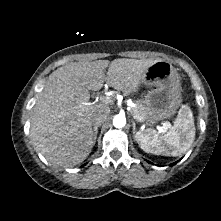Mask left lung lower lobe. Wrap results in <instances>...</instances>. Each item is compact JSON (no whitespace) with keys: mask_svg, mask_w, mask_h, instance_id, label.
<instances>
[{"mask_svg":"<svg viewBox=\"0 0 221 221\" xmlns=\"http://www.w3.org/2000/svg\"><path fill=\"white\" fill-rule=\"evenodd\" d=\"M177 162H175V163H172L171 165H174V164H176Z\"/></svg>","mask_w":221,"mask_h":221,"instance_id":"0a47b994","label":"left lung lower lobe"}]
</instances>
# # #
◆ **Your instructions**
After removing the pictures, transcribe the listing above exactly.

◆ **Exercise result**
Mask left lung lower lobe. Wrap results in <instances>...</instances>. Each item is compact JSON (no whitespace) with keys: mask_svg, mask_w, mask_h, instance_id, label.
<instances>
[{"mask_svg":"<svg viewBox=\"0 0 221 221\" xmlns=\"http://www.w3.org/2000/svg\"><path fill=\"white\" fill-rule=\"evenodd\" d=\"M177 162H175V163H172L171 165H174V164H176Z\"/></svg>","mask_w":221,"mask_h":221,"instance_id":"0a47b994","label":"left lung lower lobe"}]
</instances>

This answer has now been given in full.